With so many facets, judo is complex, a multitude of combined parts that make our experiences both unique and uniform. Such a level of complexity requires each cog to be carved specifically, carefully and beautifully, created with the ability to link with every other moving part. This requires expertise and instinct and also an attention to detail unrivalled in the sports world. From judogi rules to managing the psychology of loss, from referee hand signals to broadcast rights, from contest timing to the teaching of a child’s first tai-otoshi, the list is inexhaustible and for each tiny job there is usually a range of correct methods.
We could think about the seoi-nage of Koga, of Trstenjak, of Ebinuma, so very different but in principle recognisable to all judoka as correct different versions of the same technique. Explaining the detailed differences to non-judoka is difficult; it’s possible but difficult. We have to focus on the tiniest details of grip, stance, balance, intention, timing and that list also goes on and on.
We could think about the 64m2 of tatami the referee must navigate in order to stand in the correct position to see what they don’t know will come next. They have to anticipate, to feel and then apply the rules of the game consistently and accurately, with split-second analysis and reaction to every detail of every contest.
We could dive into training methods employed by the thousands of judo coaches working at all levels all over the world, some with dojos and some with sandy outside spaces, some with qualifications and passion and some with only the latter. We could think about how training is orchestrated for each elite athlete working in their national teams, to help them reach the highest level, an elite level, while sharing the mats with colleagues of all shapes and sizes, both men and women, working in physical situations together, to produce not only the development of the team’s strength but also that of each individual within it. That is a mammoth number of details to consider. Variables, so many variables.

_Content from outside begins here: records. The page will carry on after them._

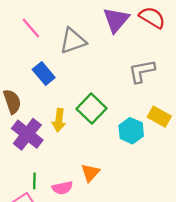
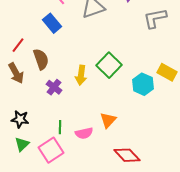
gray L-shape: (142, 71) -> (155, 18), moved
blue rectangle: (44, 74) -> (52, 23), moved
purple cross: (27, 134) -> (54, 87), size x0.6

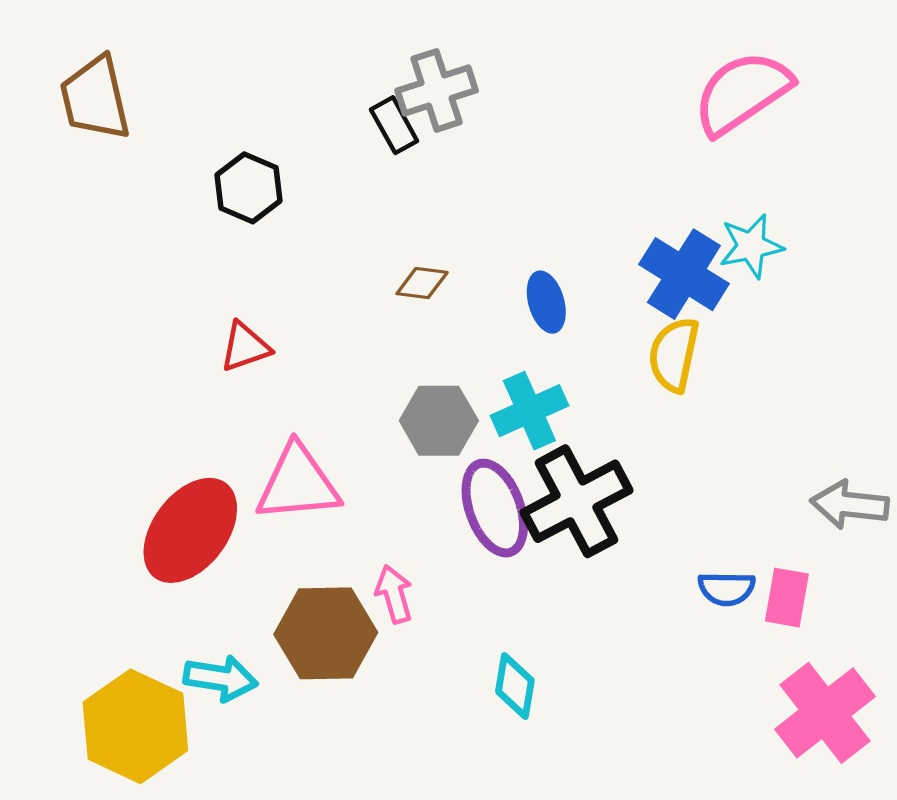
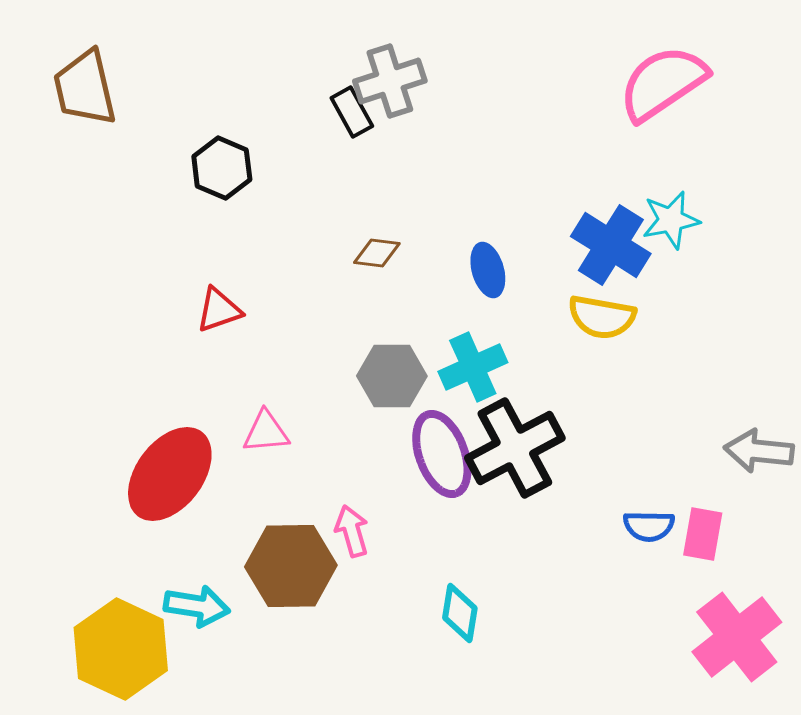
yellow semicircle: (674, 355) -> (602, 317), turned -92
pink triangle: (298, 483) -> (266, 432), size x0.6

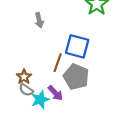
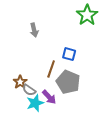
blue square: (77, 46) -> (69, 54), size x0.6
gray semicircle: (26, 90) -> (29, 90), moved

The details matter. They make the difference. The millions of details nailed down by the hundreds of people involved in every event are important. They shape the judo experience for those inside it, those watching it, those writing about it. Come to think of it, those writing about it have another unceasing responsibility to record, analyse, promote and archive all those conjoined details, with the complete judo community in mind, not letting anyone down, noticing the tiniest atoms of genius and the trends.

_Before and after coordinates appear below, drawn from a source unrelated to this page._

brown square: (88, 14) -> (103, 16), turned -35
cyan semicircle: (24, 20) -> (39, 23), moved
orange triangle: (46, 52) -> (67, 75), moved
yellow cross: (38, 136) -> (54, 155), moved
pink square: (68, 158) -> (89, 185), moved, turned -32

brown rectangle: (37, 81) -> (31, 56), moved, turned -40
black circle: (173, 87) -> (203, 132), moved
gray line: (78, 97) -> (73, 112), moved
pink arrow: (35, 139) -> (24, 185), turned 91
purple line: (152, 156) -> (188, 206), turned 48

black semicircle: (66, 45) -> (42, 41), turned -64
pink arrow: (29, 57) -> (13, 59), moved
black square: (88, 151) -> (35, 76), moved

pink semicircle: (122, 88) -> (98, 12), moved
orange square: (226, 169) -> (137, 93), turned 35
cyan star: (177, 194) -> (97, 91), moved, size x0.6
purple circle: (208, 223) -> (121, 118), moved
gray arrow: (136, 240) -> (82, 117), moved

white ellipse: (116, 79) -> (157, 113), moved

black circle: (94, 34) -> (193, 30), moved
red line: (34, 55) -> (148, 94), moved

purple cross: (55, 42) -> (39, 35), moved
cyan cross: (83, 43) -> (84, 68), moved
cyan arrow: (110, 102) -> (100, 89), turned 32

Judo is not just what is seen on the live stream of a grand slam. It is the sum of all the minutes ever spent thinking about, studying, practising, appraising or teaching it. It is the history and the values that underpin it and the acceptance that while we share so much, we also celebrate the incredible diversity highlighted by judo. We applaud team spirit and individuality. We adhere to tradition while pushing boundaries. We take snapshots as representative microseconds of the whole thing, while unpicking the minutiae that separates one judoka from the next.

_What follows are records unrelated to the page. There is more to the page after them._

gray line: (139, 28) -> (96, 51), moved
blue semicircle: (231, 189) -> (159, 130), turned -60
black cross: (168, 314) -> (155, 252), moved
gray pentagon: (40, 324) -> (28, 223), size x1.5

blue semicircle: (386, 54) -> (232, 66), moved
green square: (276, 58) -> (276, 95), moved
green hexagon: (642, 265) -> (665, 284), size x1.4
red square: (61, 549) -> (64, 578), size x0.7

We do it all in search of the purest ippon, something so decisive that it shatters those combined details, sending them back out, fractured, ready to be pulled back together for the next ippon. That is the strangest paradox of all, that all those millions of incomputable combinations and possibilities eventually bind together for just one second as ippon. In ippon there is a calming of the busyness, a great satisfaction, but only for that instant.
It is unpredictable. It is beautiful. It is impossible to contain or fully define but when all those details are managed by their various experts and developing practitioners and when everyone involved is seeking to improve one detail at a time, this is a sport to be continuously re-energised by. The details of judo are what makes it unique and uniform and the combination of the unique and the uniform is where our love for it can be found.